▸ What you are asked to do
Below are some entries. Count the lines where "NICHT" appears and state only that number.

▸ Information given
"""
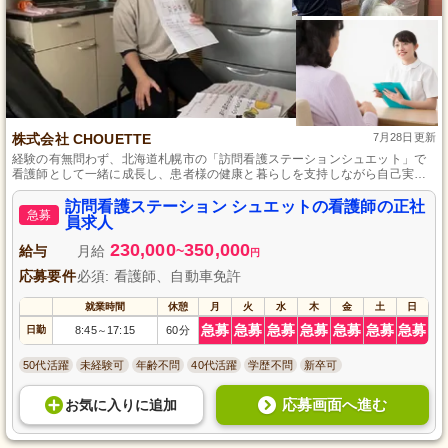
株式会社 CHOUETTE
7月28日更新
経験の有無問わず、北海道札幌市の「訪問看護ステーションシュエット」で
看護師として一緒に成長し、患者様の健康と暮らしを支持しながら自己実現
しませんか。
訪問看護ステーション シュエットの看護師の正社
急募
員求人
230,000
350,000
給与
月給
~
円
応募要件
必須: 看護師、自動車免許
就業時間
休憩
月
火
水
木
金
土
日
急募
急募
急募
急募
急募
急募
急募
日勤
8:45
17:15
60分
～
50代活躍
未経験可
年齢不問
40代活躍
学歴不問
新卒可
応募画面へ進む
お気に入り
に
追加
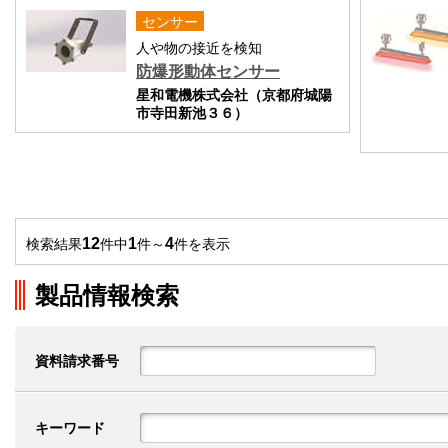
センサー
人や物の接近を検知
防爆形動体センサー
星和電機株式会社（京都府城陽
市寺田新池３６）
12
1
4
検索結果
件中
件～
件を表示
製品情報検索
資料請求番号
キーワード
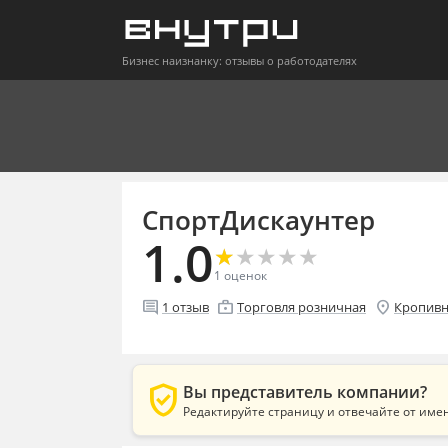
Бизнес наизнанку: отзывы о работодателях
СпортДискаунтер
1.0
★
★
★
★
★
★
★
★
★
★
1
оценок
comment
enterprise
location_on
1
отзыв
Торговля розничная
Кропивн
verified_user
Вы представитель компании?
Редактируйте страницу и отвечайте от име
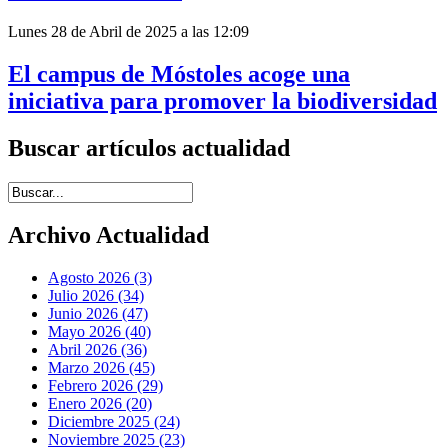
Lunes 28 de Abril de 2025 a las 12:09
El campus de Móstoles acoge una
iniciativa para promover la biodiversidad
Buscar artículos actualidad
Introduce términos de búsqueda
Archivo Actualidad
Agosto 2026 (3)
Julio 2026 (34)
Junio 2026 (47)
Mayo 2026 (40)
Abril 2026 (36)
Marzo 2026 (45)
Febrero 2026 (29)
Enero 2026 (20)
Diciembre 2025 (24)
Noviembre 2025 (23)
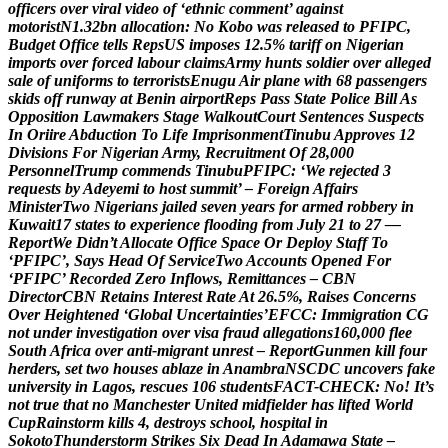
o
f
f
i
c
e
r
s
o
v
e
r
v
i
r
a
l
v
i
d
e
o
o
f
‘
e
t
h
n
i
c
c
o
m
m
e
n
t
’
a
g
a
i
n
s
t
m
o
t
o
r
i
s
t
N
1
.
3
2
b
n
a
l
l
o
c
a
t
i
o
n
:
N
o
K
o
b
o
w
a
s
r
e
l
e
a
s
e
d
t
o
P
F
I
P
C
,
B
u
d
g
e
t
O
f
f
i
c
e
t
e
l
l
s
R
e
p
s
U
S
i
m
p
o
s
e
s
1
2
.
5
%
t
a
r
i
f
f
o
n
N
i
g
e
r
i
a
n
i
m
p
o
r
t
s
o
v
e
r
f
o
r
c
e
d
l
a
b
o
u
r
c
l
a
i
m
s
A
r
m
y
h
u
n
t
s
s
o
l
d
i
e
r
o
v
e
r
a
l
l
e
g
e
d
s
a
l
e
o
f
u
n
i
f
o
r
m
s
t
o
t
e
r
r
o
r
i
s
t
s
E
n
u
g
u
A
i
r
p
l
a
n
e
w
i
t
h
6
8
p
a
s
s
e
n
g
e
r
s
s
k
i
d
s
o
f
f
r
u
n
w
a
y
a
t
B
e
n
i
n
a
i
r
p
o
r
t
R
e
p
s
P
a
s
s
S
t
a
t
e
P
o
l
i
c
e
B
i
l
l
A
s
O
p
p
o
s
i
t
i
o
n
L
a
w
m
a
k
e
r
s
S
t
a
g
e
W
a
l
k
o
u
t
C
o
u
r
t
S
e
n
t
e
n
c
e
s
S
u
s
p
e
c
t
s
I
n
O
r
i
i
r
e
A
b
d
u
c
t
i
o
n
T
o
L
i
f
e
I
m
p
r
i
s
o
n
m
e
n
t
T
i
n
u
b
u
A
p
p
r
o
v
e
s
1
2
D
i
v
i
s
i
o
n
s
F
o
r
N
i
g
e
r
i
a
n
A
r
m
y
,
R
e
c
r
u
i
t
m
e
n
t
O
f
2
8
,
0
0
0
P
e
r
s
o
n
n
e
l
T
r
u
m
p
c
o
m
m
e
n
d
s
T
i
n
u
b
u
P
F
I
P
C
:
‘
W
e
r
e
j
e
c
t
e
d
3
r
e
q
u
e
s
t
s
b
y
A
d
e
y
e
m
i
t
o
h
o
s
t
s
u
m
m
i
t
’
–
F
o
r
e
i
g
n
A
f
f
a
i
r
s
M
i
n
i
s
t
e
r
T
w
o
N
i
g
e
r
i
a
n
s
j
a
i
l
e
d
s
e
v
e
n
y
e
a
r
s
f
o
r
a
r
m
e
d
r
o
b
b
e
r
y
i
n
K
u
w
a
i
t
1
7
s
t
a
t
e
s
t
o
e
x
p
e
r
i
e
n
c
e
f
l
o
o
d
i
n
g
f
r
o
m
J
u
l
y
2
1
t
o
2
7
—
R
e
p
o
r
t
W
e
D
i
d
n
’
t
A
l
l
o
c
a
t
e
O
f
f
i
c
e
S
p
a
c
e
O
r
D
e
p
l
o
y
S
t
a
f
f
T
o
‘
P
F
I
P
C
’
,
S
a
y
s
H
e
a
d
O
f
S
e
r
v
i
c
e
T
w
o
A
c
c
o
u
n
t
s
O
p
e
n
e
d
F
o
r
‘
P
F
I
P
C
’
R
e
c
o
r
d
e
d
Z
e
r
o
I
n
f
l
o
w
s
,
R
e
m
i
t
t
a
n
c
e
s
–
C
B
N
D
i
r
e
c
t
o
r
C
B
N
R
e
t
a
i
n
s
I
n
t
e
r
e
s
t
R
a
t
e
A
t
2
6
.
5
%
,
R
a
i
s
e
s
C
o
n
c
e
r
n
s
O
v
e
r
H
e
i
g
h
t
e
n
e
d
‘
G
l
o
b
a
l
U
n
c
e
r
t
a
i
n
t
i
e
s
’
E
F
C
C
:
I
m
m
i
g
r
a
t
i
o
n
C
G
n
o
t
u
n
d
e
r
i
n
v
e
s
t
i
g
a
t
i
o
n
o
v
e
r
v
i
s
a
f
r
a
u
d
a
l
l
e
g
a
t
i
o
n
s
1
6
0
,
0
0
0
f
l
e
e
S
o
u
t
h
A
f
r
i
c
a
o
v
e
r
a
n
t
i
-
m
i
g
r
a
n
t
u
n
r
e
s
t
–
R
e
p
o
r
t
G
u
n
m
e
n
k
i
l
l
f
o
u
r
h
e
r
d
e
r
s
,
s
e
t
t
w
o
h
o
u
s
e
s
a
b
l
a
z
e
i
n
A
n
a
m
b
r
a
N
S
C
D
C
u
n
c
o
v
e
r
s
f
a
k
e
u
n
i
v
e
r
s
i
t
y
i
n
L
a
g
o
s
,
r
e
s
c
u
e
s
1
0
6
s
t
u
d
e
n
t
s
F
A
C
T
-
C
H
E
C
K
:
N
o
!
I
t
’
s
n
o
t
t
r
u
e
t
h
a
t
n
o
M
a
n
c
h
e
s
t
e
r
U
n
i
t
e
d
m
i
d
f
i
e
l
d
e
r
h
a
s
l
i
f
t
e
d
W
o
r
l
d
C
u
p
R
a
i
n
s
t
o
r
m
k
i
l
l
s
4
,
d
e
s
t
r
o
y
s
s
c
h
o
o
l
,
h
o
s
p
i
t
a
l
i
n
S
o
k
o
t
o
T
h
u
n
d
e
r
s
t
o
r
m
S
t
r
i
k
e
s
S
i
x
D
e
a
d
I
n
A
d
a
m
a
w
a
S
t
a
t
e
–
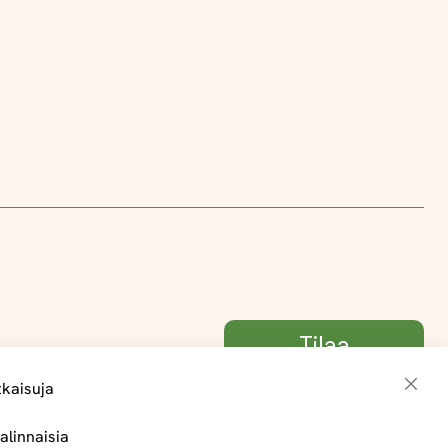
Tilaa
tkaisuja
Sulje
alinnaisia
Toimitus- ja maksuehdot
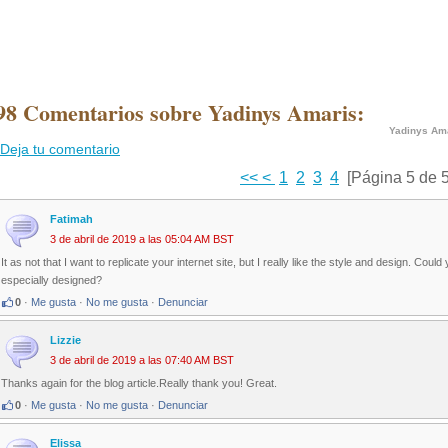
98 Comentarios sobre Yadinys Amaris:
Yadinys Am
Deja tu comentario
<<
<
1
2
3
4
[Página 5 de 5
Fatimah
3 de abril de 2019 a las 05:04 AM BST
It as not that I want to replicate your internet site, but I really like the style and design. Co
especially designed?
0
·
Me gusta
·
No me gusta
·
Denunciar
Lizzie
3 de abril de 2019 a las 07:40 AM BST
Thanks again for the blog article.Really thank you! Great.
0
·
Me gusta
·
No me gusta
·
Denunciar
Elissa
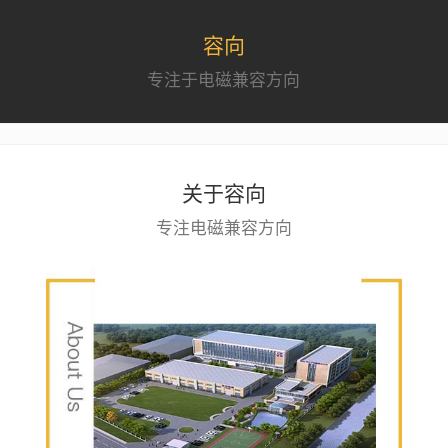
容向
专注于电磁兼容方向
关于容向
专注电磁兼容方向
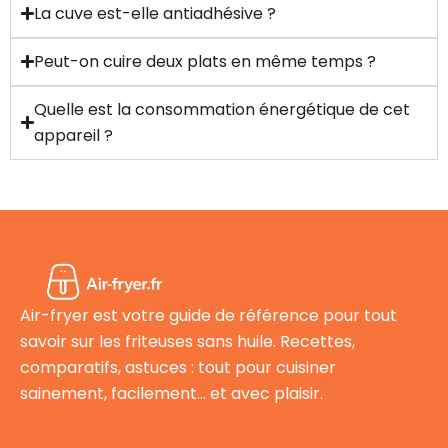
La cuve est-elle antiadhésive ?
Peut-on cuire deux plats en même temps ?
Quelle est la consommation énergétique de cet
appareil ?
Air-fryer est votre guide de référence pour tout
savoir sur les friteuses sans huile. Recettes,
comparatifs, astuces : tout pour cuisiner
sainement, facilement… et avec plaisir.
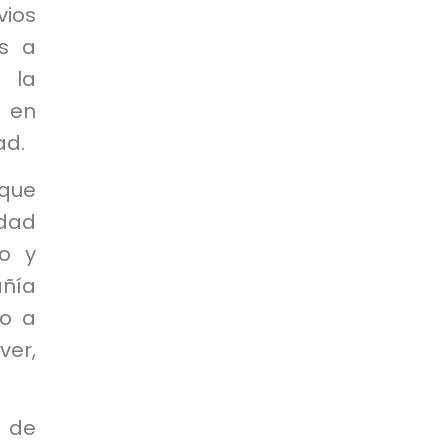
vios
s a
 la
 en
ad.
 que
dad
ro y
añía
so a
ver,
s de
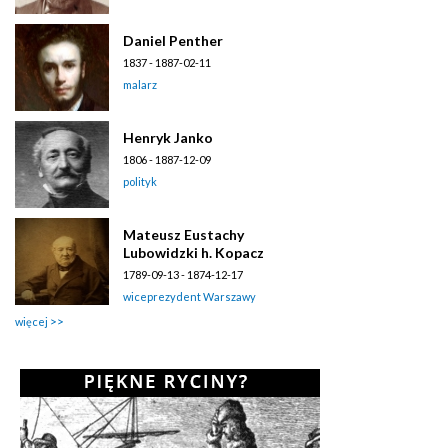
Daniel Penther
1837 - 1887-02-11
malarz
Henryk Janko
1806 - 1887-12-09
polityk
Mateusz Eustachy
Lubowidzki h. Kopacz
1789-09-13 - 1874-12-17
wiceprezydent Warszawy
więcej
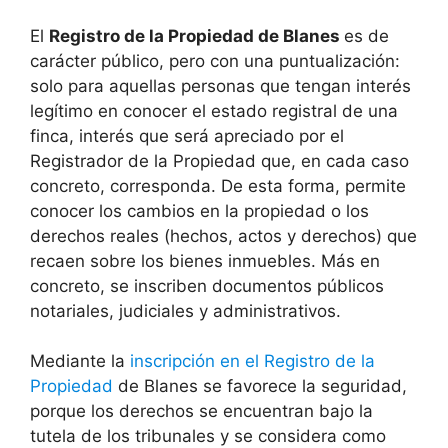
El
Registro de la Propiedad de Blanes
es de
carácter público, pero con una puntualización:
solo para aquellas personas que tengan interés
legítimo en conocer el estado registral de una
finca, interés que será apreciado por el
Registrador de la Propiedad que, en cada caso
concreto, corresponda. De esta forma, permite
conocer los cambios en la propiedad o los
derechos reales (hechos, actos y derechos) que
recaen sobre los bienes inmuebles. Más en
concreto, se inscriben documentos públicos
notariales, judiciales y administrativos.
Mediante la
inscripción en el Registro de la
Propiedad
de Blanes se favorece la seguridad,
porque los derechos se encuentran bajo la
tutela de los tribunales y se considera como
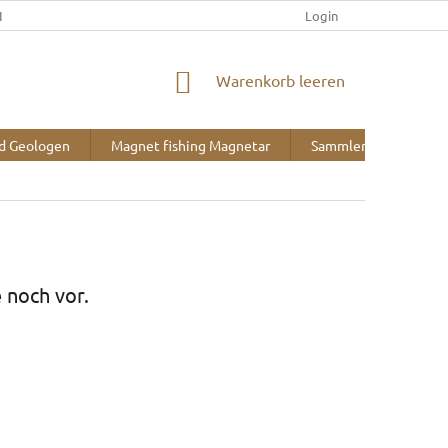
IEFERUNG UND ZAHLUNG
KONTAKT
ÜBER UNS
Login
BLOG
WARENKORB
Warenkorb leeren
nd Geologen
Magnet fishing Magnetar
Sammlerbedarf
 noch vor.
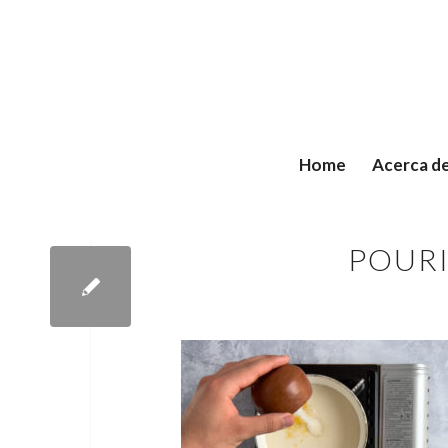
Home
Acerca d
POURI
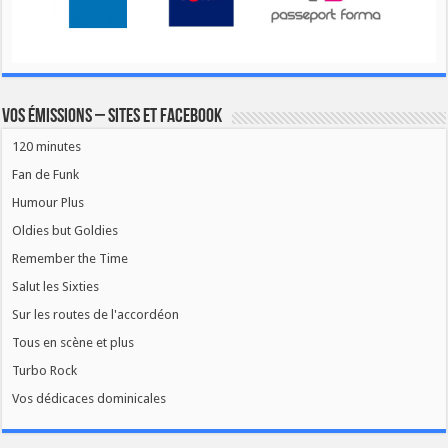
Vos émissions – Sites et Facebook
120 minutes
Fan de Funk
Humour Plus
Oldies but Goldies
Remember the Time
Salut les Sixties
Sur les routes de l'accordéon
Tous en scène et plus
Turbo Rock
Vos dédicaces dominicales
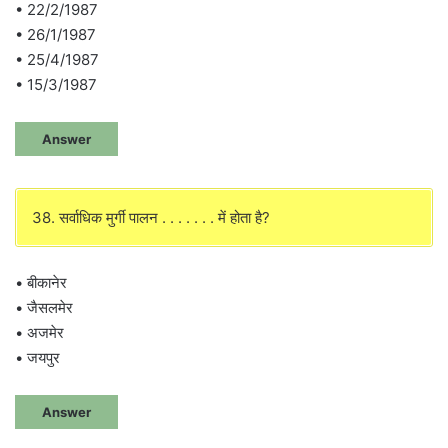
• 22/2/1987
• 26/1/1987
• 25/4/1987
• 15/3/1987
Answer
38. सर्वाधिक मुर्गी पालन . . . . . . . में होता है?
• बीकानेर
• जैसलमेर
• अजमेर
• जयपुर
Answer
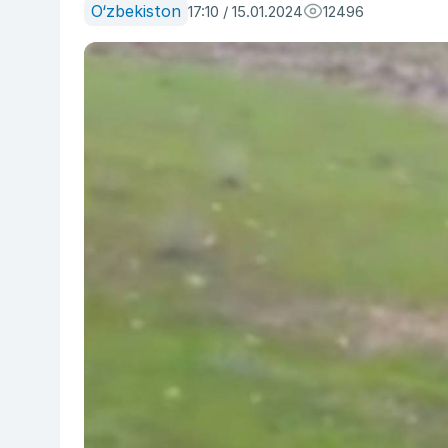
O‘zbekiston
17:10 / 15.01.2024
12496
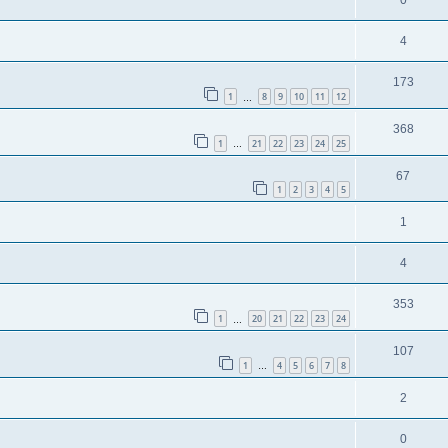
0
4
173
1
8
9
10
11
12
…
368
1
21
22
23
24
25
…
67
1
2
3
4
5
1
4
353
1
20
21
22
23
24
…
107
1
4
5
6
7
8
…
2
0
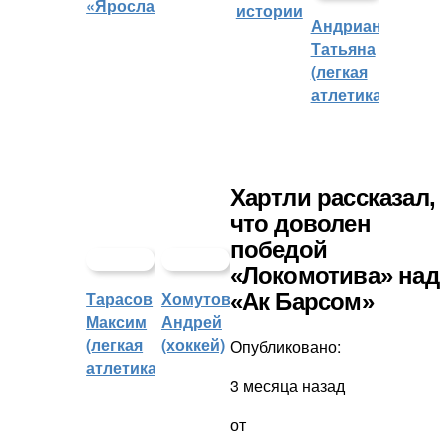
«Ярославич»
истории
Андрианова
Татьяна
(легкая
атлетика)
Хартли рассказал,
что доволен
победой
«Локомотива» над
Тарасов
Хомутов
«Ак Барсом»
Максим
Андрей
(легкая
(хоккей)
Опубликовано:
атлетика)
3 месяца назад
от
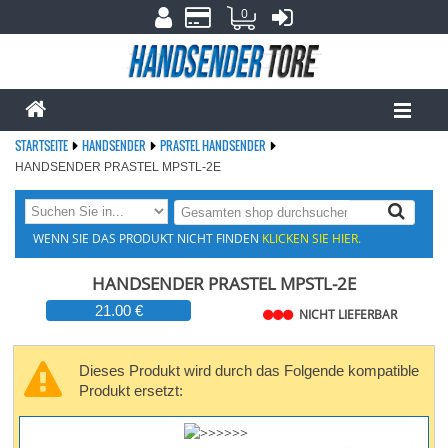
0
STARTSEITE
HANDSENDER
PRASTEL HANDSENDER
HANDSENDER PRASTEL MPSTL-2E
WENN SIE DAS PRODUKT NICHT FINDEN
KLICKEN SIE HIER.
HANDSENDER PRASTEL MPSTL-2E
21.00 €
NICHT LIEFERBAR
Dieses Produkt wird durch das Folgende kompatible
Produkt ersetzt:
"""
▸ Response to the task
2